*WHAT TO WORK ON*
Search the data for the string "městě" and copy each line where it turns up.

#####

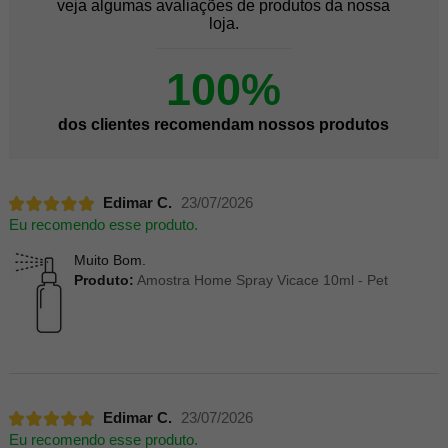
veja algumas avaliações de produtos da nossa
loja.
100%
dos clientes recomendam nossos produtos
Edimar C.
23/07/2026
Eu recomendo esse produto.
Muito Bom.
Produto:
Amostra Home Spray Vicace 10ml - Pet
Edimar C.
23/07/2026
Eu recomendo esse produto.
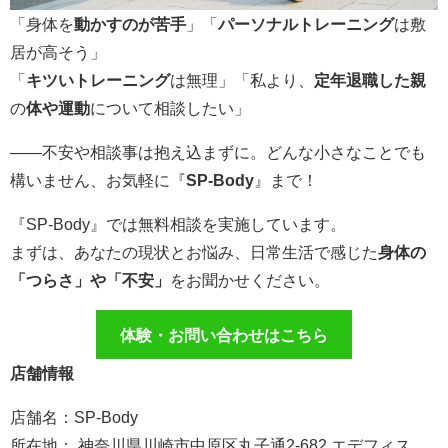
「身体を
動かすのが苦手
」「
パーソナルトレーニング
は敷
居が高そう」
「
キツいトレーニング
は無理」「私より、
定年退職した親
の
体や運動
について相談したい」
――不安や相談事は抱え込まずに。どんな小さなことでも
構いません、お気軽に『
SP-Body
』まで！
『SP-Body』では無料相談を実施しています。
まずは、あなたの現状とお悩み、日常生活で感じた
身体の
「つらさ」や「不安」
をお聞かせください。
体験・お問い合わせはこちら
店舗情報
店舗名：SP-Body
所在地： 神奈川県川崎市中原区丸子通2-682 エデフィス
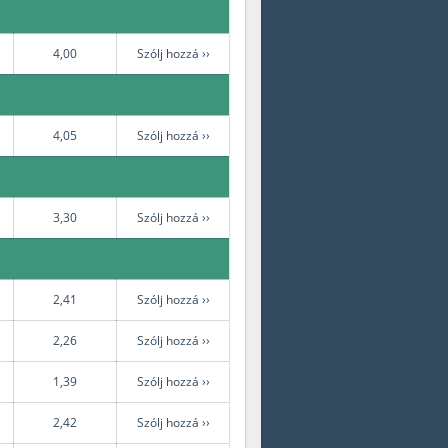
4,00
Szólj hozzá ››
4,05
Szólj hozzá ››
3,30
Szólj hozzá ››
2,41
Szólj hozzá ››
2,26
Szólj hozzá ››
1,39
Szólj hozzá ››
2,42
Szólj hozzá ››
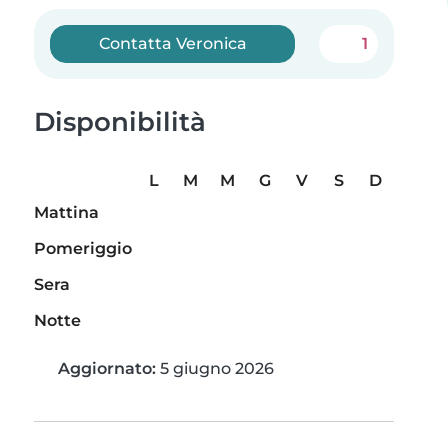
Contatta Veronica
1
Disponibilità
L
M
M
G
V
S
D
Mattina
Pomeriggio
Sera
Notte
Aggiornato:
5 giugno 2026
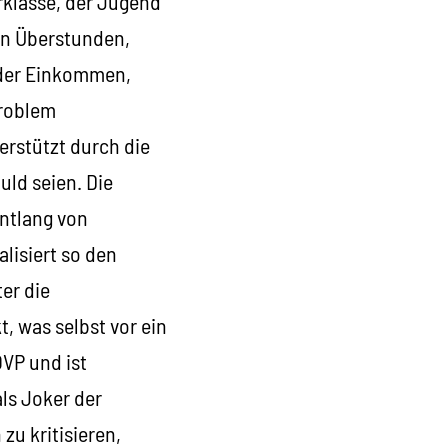
rklasse, der Jugend
en Überstunden,
 der Einkommen,
Problem
rstützt durch die
uld seien. Die
entlang von
alisiert so den
er die
 was selbst vor ein
ÖVP und ist
als Joker der
zu kritisieren,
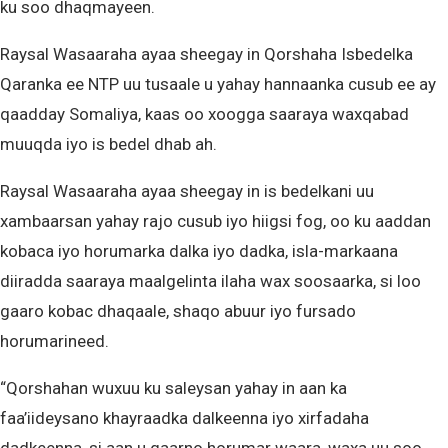
ku soo dhaqmayeen.
Raysal Wasaaraha ayaa sheegay in Qorshaha Isbedelka
Qaranka ee NTP uu tusaale u yahay hannaanka cusub ee ay
qaadday Somaliya, kaas oo xoogga saaraya waxqabad
muuqda iyo is bedel dhab ah.
Raysal Wasaaraha ayaa sheegay in is bedelkani uu
xambaarsan yahay rajo cusub iyo hiigsi fog, oo ku aaddan
kobaca iyo horumarka dalka iyo dadka, isla-markaana
diiradda saaraya maalgelinta ilaha wax soosaarka, si loo
gaaro kobac dhaqaale, shaqo abuur iyo fursado
horumarineed.
“Qorshahan wuxuu ku saleysan yahay in aan ka
faa’iideysano khayraadka dalkeenna iyo xirfadaha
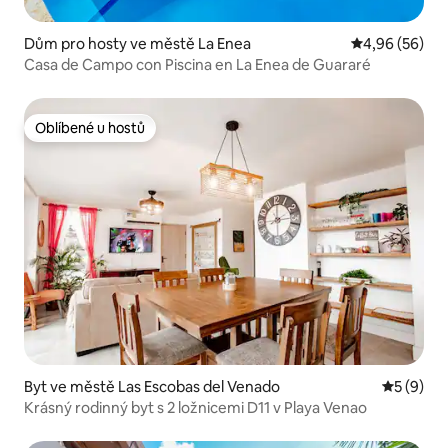
Dům pro hosty ve městě La Enea
Průměrné hodn
4,96 (56)
Casa de Campo con Piscina en La Enea de Guararé
Oblíbené u hostů
Oblíbené u hostů
Byt ve městě Las Escobas del Venado
Průměrné
5 (9)
Krásný rodinný byt s 2 ložnicemi D11 v Playa Venao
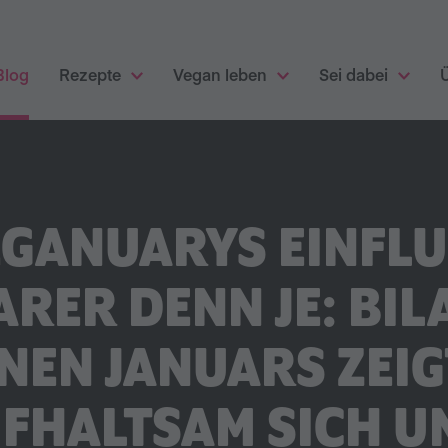
Blog
Rezepte
Vegan leben
Sei dabei
GANUARYS EINFL
RER DENN JE: BIL
NEN JANUARS ZEIGT
FHALTSAM SICH U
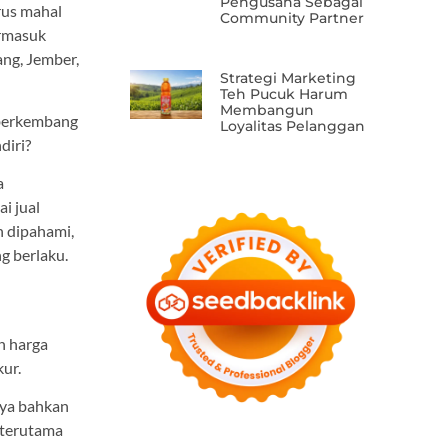
Pengusaha Sebagai
rus mahal
Community Partner
ermasuk
ang, Jember,
Strategi Marketing
Teh Pucuk Harum
Membangun
 berkembang
Loyalitas Pelanggan
diri?
a
i jual
h dipahami,
g berlaku.
n harga
ur.
nya bahkan
, terutama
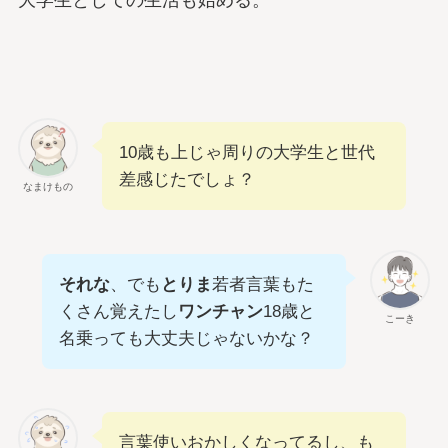
大学生としての生活も始める。
10歳も上じゃ周りの大学生と世代
差感じたでしょ？
なまけもの
それな
、でも
とりま
若者言葉もた
くさん覚えたし
ワンチャン
18歳と
こーき
名乗っても大丈夫じゃないかな？
言葉使いおかしくなってるし、も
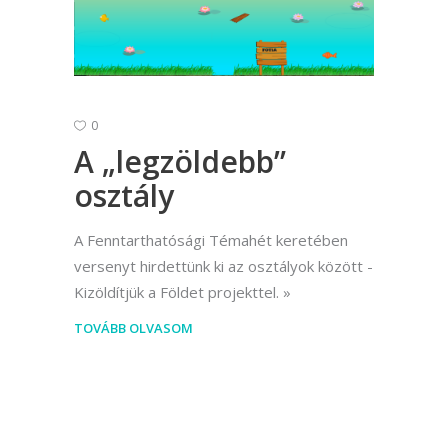
0
A „legzöldebb”
osztály
A Fenntarthatósági Témahét keretében
versenyt hirdettünk ki az osztályok között -
Kizöldítjük a Földet projekttel.
TOVÁBB OLVASOM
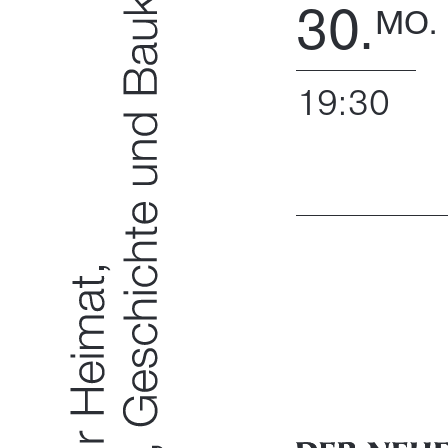
30.
MO.
19:30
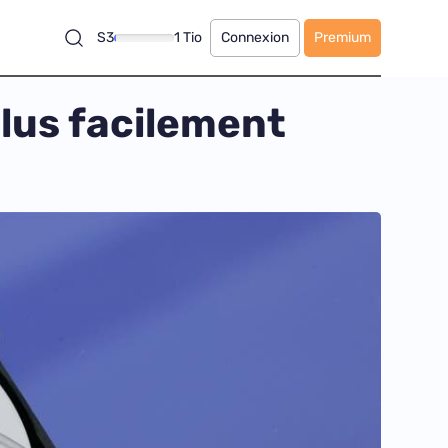
S3
1 Tio
Connexion
Premium
plus facilement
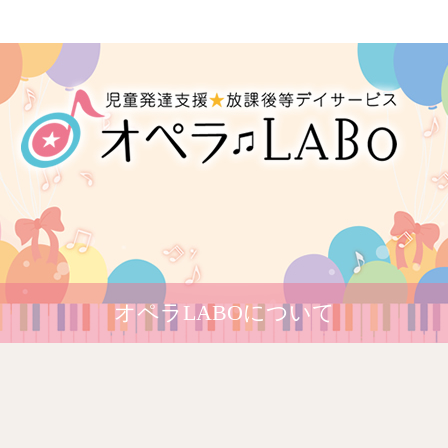
オペラLABOについて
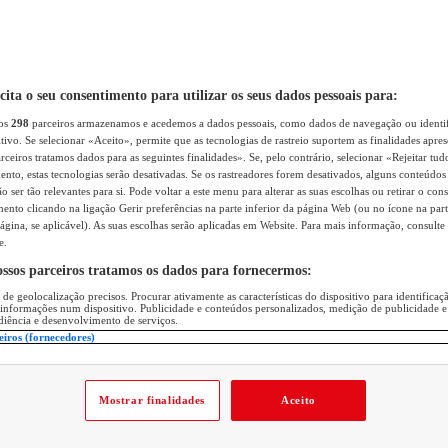
icita o seu consentimento para utilizar os seus dados pessoais para:
sos
298
parceiros armazenamos e acedemos a dados pessoais, como dados de navegação ou identif
itivo. Se selecionar «Aceito», permite que as tecnologias de rastreio suportem as finalidades apr
rceiros tratamos dados para as seguintes finalidades». Se, pelo contrário, selecionar «Rejeitar tud
ento, estas tecnologias serão desativadas. Se os rastreadores forem desativados, alguns conteúdo
 ser tão relevantes para si. Pode voltar a este menu para alterar as suas escolhas ou retirar o con
nto clicando na ligação Gerir preferências na parte inferior da página Web (ou no ícone na part
ágina, se aplicável). As suas escolhas serão aplicadas em Website. Para mais informação, consulte 
e.
ossos parceiros tratamos os dados para fornecermos:
 de geolocalização precisos. Procurar ativamente as características do dispositivo para identifica
 informações num dispositivo. Publicidade e conteúdos personalizados, medição de publicidade e
diência e desenvolvimento de serviços.
eiros (fornecedores)
Mostrar finalidades
Aceito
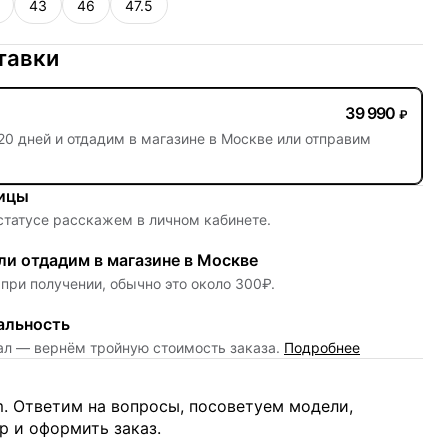
43
46
47.5
тавки
39 990
₽
20 дней
и отдадим в магазине в Москве или отправим
ницы
 статусе расскажем в личном кабинете.
и отдадим в магазине в Москве
при получении, обычно это около 300₽.
альность
нал — вернём тройную стоимость заказа.
Подробнее
m. Ответим на вопросы, посоветуем модели,
 и оформить заказ.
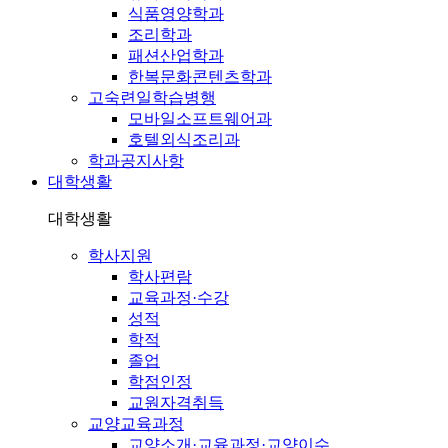
식품영양학과
조리학과
패션산업학과
한복문화콘텐츠학과
고숙련일학습병행
모바일소프트웨어과
호텔외식조리과
학과공지사항
대학생활
대학생활
학사지원
학사편람
교육과정·수강
성적
학적
졸업
학점인정
교원자격취득
교양교육과정
교양소개·교육과정·교양이수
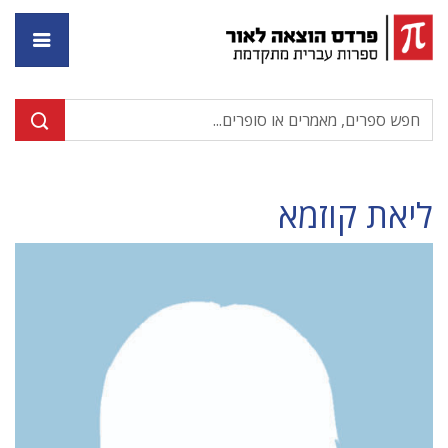
דף ה
ליאת קוזמא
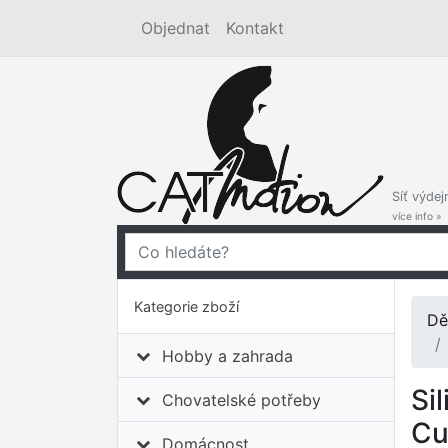
Objednat
Kontakt
Síť výdej
více info »
Kategorie zboží
Dě
Hobby a zahrada
Si
Chovatelské potřeby
Cu
Domácnost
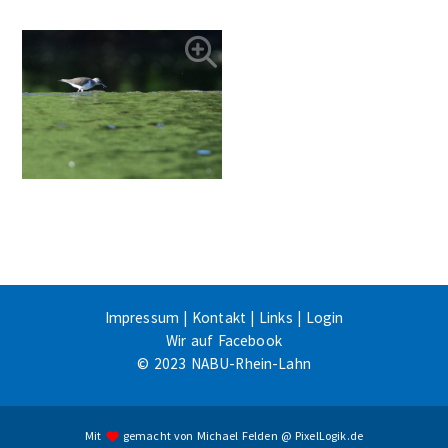
Impressum
|
Kontakt
|
Links
|
Login
Wir auf Facebook
© 2023 NABU-Rhein-Lahn
Mit
gemacht von
Michael Felden
@
PixelLogik.de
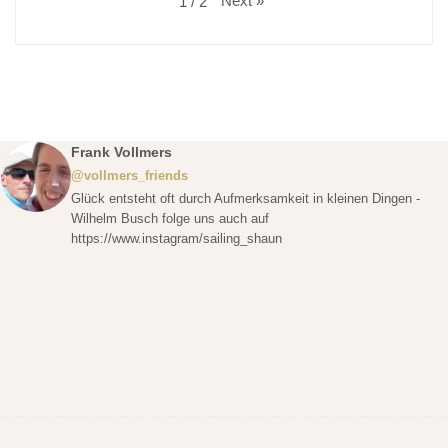
Next
»
1
/
2
Frank Vollmers
@vollmers_friends
Glück entsteht oft durch Aufmerksamkeit in kleinen Dingen -
Wilhelm Busch folge uns auch auf
https://www.instagram/sailing_shaun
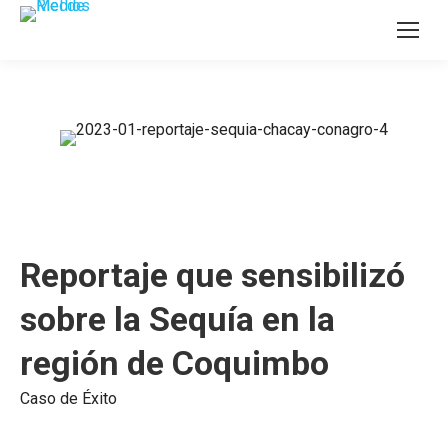
Reportaje que sensibilizó
sobre la Sequía en la
región de Coquimbo
Caso de Éxito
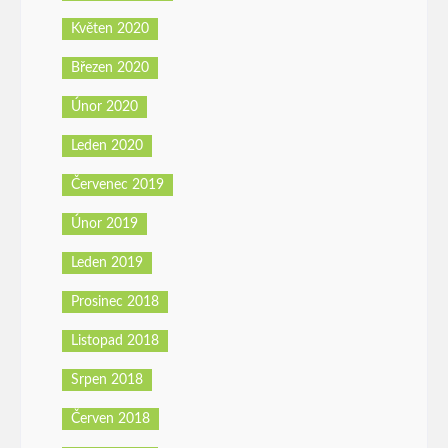
Květen 2020
Březen 2020
Únor 2020
Leden 2020
Červenec 2019
Únor 2019
Leden 2019
Prosinec 2018
Listopad 2018
Srpen 2018
Červen 2018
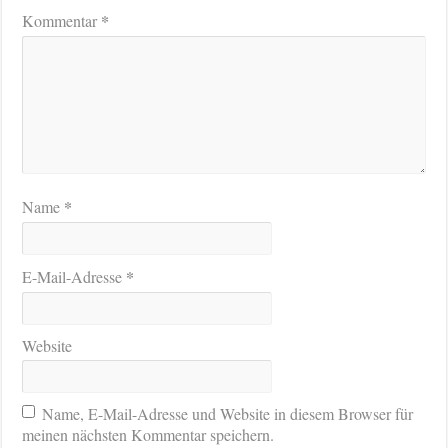
*
Kommentar
*
Name
*
E-Mail-Adresse
Website
Name, E-Mail-Adresse und Website in diesem Browser für
meinen nächsten Kommentar speichern.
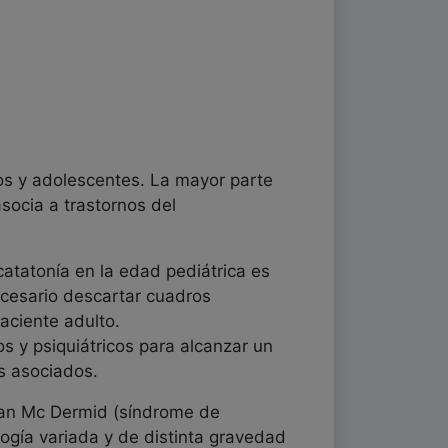
s y adolescentes. La mayor parte
socia a trastornos del
catatonía en la edad pediátrica es
necesario descartar cuadros
aciente adulto.
s y psiquiátricos para alcanzar un
s asociados.
elan Mc Dermid (síndrome de
ogía variada y de distinta gravedad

#####

*RESULT OF THE EXERCISE*
Dům pro hosty ve městě La Enea
Byt ve městě Las Escobas del Venado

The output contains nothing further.